La stupidità di chi ancora sfrutta il mobbing come manovra di liquidazione di persone non gradite non ha limiti: ormai non si rendono conto che, alle convocazioni improvvise della proprietà, le vittime portano registratori, utilizzano gli smartphone, grazie ai quali un avvocato serio, non ammanigliato con l’azienda mobbizzante, può esibire al giudice conversazioni aggressive per contenuto e modalità. Non solo, ma sempre più spesso le vittime, richiedono subito un aiuto di figure professionali come uno psicologo o uno psichiatra che struttura, in modo migliore, l’atteggiamento mentale e pratico da tenere. 

Nonostante questo, la morsa velenosa, prevale quasi sempre, fino a quando la vittima non cede con le dimissioni o per licenziamento in seguito a banali errori. Questo implica un un’organizzazione capillare ancora più ampia di una semplice associazione a delinquere, in quanto necessita un apparato di garanzia sindacale e legale non efficiente. 

Molti dei miei pazienti, paradossalmente, hanno trovato pace, al termine della tortura, dell’isolamento e della precarietà, con il licenziamento o le dimissioni. Hanno preferito affrontare l’incertezza economica piuttosto che l’umiliazione e la costanza della violenza psicologica esercitata da chi un mese prima ti sorrideva.

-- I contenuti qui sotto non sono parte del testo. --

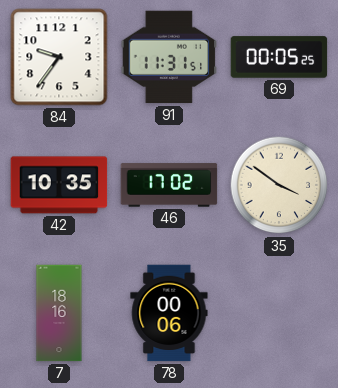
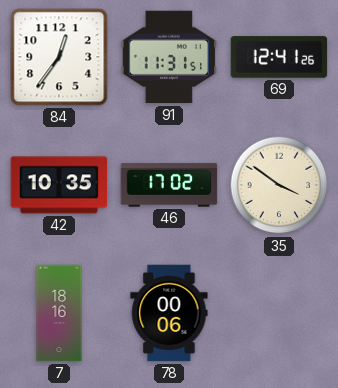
84: 9:36 -> 12:36
69: 00:05 -> 12:41
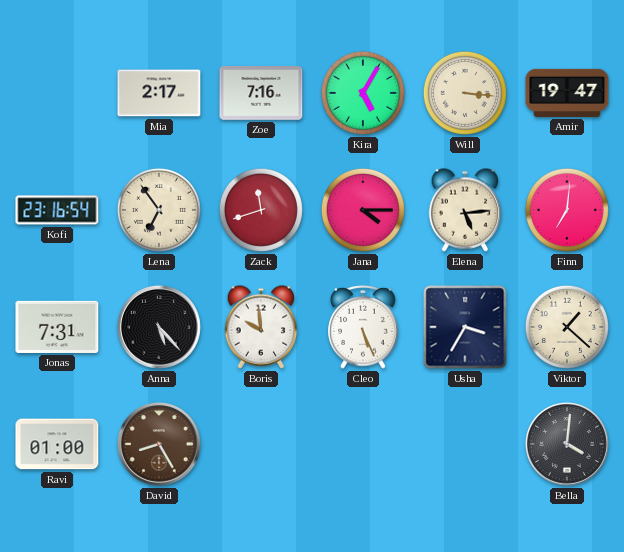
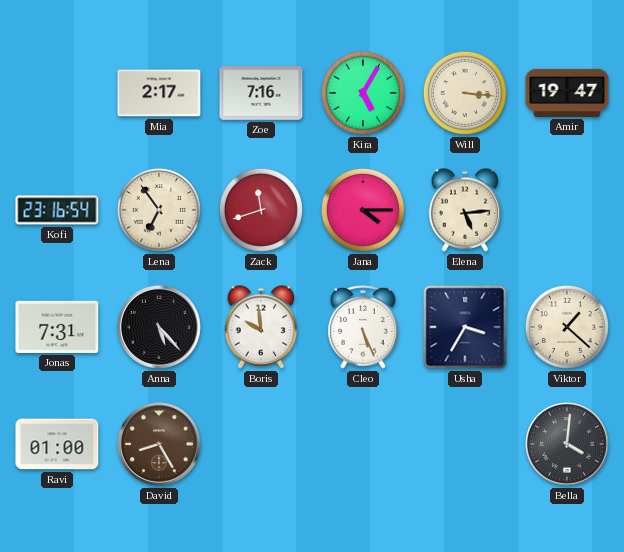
Finn: 7:01 -> none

Questo sistema non è destinato a durare, secondo me, psichiatra e conoscitore delle evoluzioni e involuzioni dell’animo umano; chi utilizza una violenza gratuita così approssimativa, va avanti solo perché è protetto politicamente. Ma verrà il momento, che esseri umani più disperati o più coscienti, inizieranno una qualche forma di reazione intessuta sullo stesso piano del mobbing. Questo fenomeno cesserà fino a quando alla violenza gratuita si reagirà non con gli avvocati, ma con la legittima difesa.

Paradossalmente, i motivi per cui una singola persona è mobbizzata è infatti legata a futili motivi, come invidia, paura di essere scavalcata nella scala gerarchica, antipatia personale, relazioni sentimentali incrociate, amicizie con la dirigenza che permettono un potere fittizio. 

Una grande azienda che ha bisogno di ridurre l’organico per motivi economici intraprende azioni diverse dal mobbing, in accordo con lo stato ad un livello diverso di patteggiamento e con altri strumenti.

Il mobbing nasce come un fenomeno etologico di aggressività:  animale contro animale. L’uomo presunto essere pensante non si è evoluto: homo homini lupus, l’uomo è lupo per un altro uomo è ancora la nostra realtà.